Did you ever wonder why the Boreal winds were an important part of Nordic folk lore? I think that we are about to find out.

I would like to thank Nicole for her comment on the last post. She posts the information that we have put 200 plus billion tons of carbon in the atmosphere while we manage about 24 billion tons in depleted agricultural soils. This says quite nicely that agriculture needs to sequester ten times the carbon currently utilized.

Those who have waded through my many posts on the subject know that is completely feasible using the terra preta protocol.

Otherwise, although I am very sympathetic to the attempts to take advantage of pyrolysis and perhaps high pressure reforming to produce a fuel and a char byproduct, I am not overly optimistic. It also requires expensive engineering and fabrication to achieve the demanded perfection ensuring that it will never be properly deployed.

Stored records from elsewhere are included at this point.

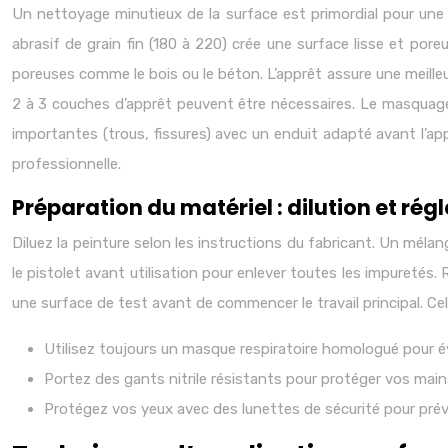
Un nettoyage minutieux de la surface est primordial pour une 
abrasif de grain fin (180 à 220) crée une surface lisse et pore
poreuses comme le bois ou le béton. L’apprêt assure une meilleur
2 à 3 couches d’apprêt peuvent être nécessaires. Le masquage 
importantes (trous, fissures) avec un enduit adapté avant l’app
professionnelle.
Préparation du matériel : dilution et rég
Diluez la peinture selon les instructions du fabricant. Un mél
le pistolet avant utilisation pour enlever toutes les impuretés. 
une surface de test avant de commencer le travail principal. Cela
Utilisez toujours un masque respiratoire homologué pour évi
Portez des gants nitrile résistants pour protéger vos main
Protégez vos yeux avec des lunettes de sécurité pour préve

I am also not so sure that high temperature charcoal is as beneficial as mid temperature biochar as produced by terra preta techniques. In any event, a corn based protocol will certainly produce a biochar that is already powdered and is likely in the best form for agricultural application. And it is a ton per acre which is ample to meet our needs. It becomes theoretically possible to clean up the problem in even a couple of generations while hugely increasing agricultural productivity.

The question is also asked indirectly why is charcoal not prevalent in slash and burn soils and in areas that man has cleared and converted to farmland. The reason is simple enough. Hot charcoal will spontaneously ignite, so unless there is intervention to shut off the air supply with a shovel full of dirt it will all burn off. This is what makes the earthen kiln built from the roots of corn so effective. As the fuel is consumed, the stack with its earthen shell will shrink and any breakouts can be quenched with a basket of dirt.

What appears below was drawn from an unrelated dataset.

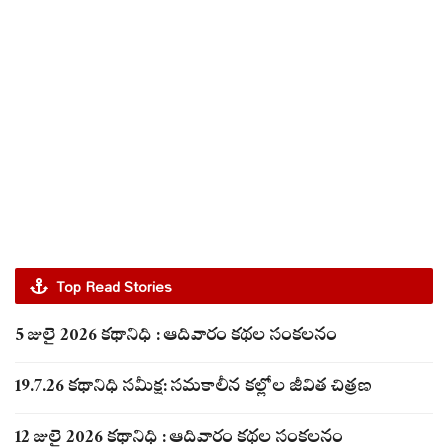
Top Read Stories
5 జులై 2026 కథానిధి : ఆదివారం కథల సంకలనం
19.7.26 కథానిధి సమీక్ష: సమకాలీన కల్లోల జీవిత చిత్రణ
12 జులై 2026 కథానిధి : ఆదివారం కథల సంకలనం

Such a kiln should yield around 20% plus charcoal as biochar while reducing the balance to CO2. The powdered carbon is then folded back into the soil and is sequestered as the terra preta soils have proven beyond any doubt.

The original question that I faced was how did they do it. I have demonstrated how they did it and the archaeological evidence conforms it totally. In fact when I worked this all out, I predicted that it had to be by the use of corn as it was the only crop available that was both productive enough and also assisted in the building of a kiln. It was with some satisfaction that I was able to check archaeological pollen tests and confirm that the two principal crops were corn and cassava. And it is also worth noting that corn is not a great crop normally for Amazonian conditions so they had to have a compelling reason to grow it at all.

The point of all this is that the worlds 2 billion plus subsistence farmers can readily implement terra preta corn culture anywhere, including massive tracts of long cycle slash and burn agricultural lands and create new productive lives for themselves while sequestering all the worlds carbon.

Any system that converts annual biomass into terra preta biochar is massively carbon friendly and needs to be promoted, although I am sure an army of mental midgets will scream exploitation of the masses, just as they try to argue that no job is superior to a steady job that feeds the whole family. Forgive my impatience.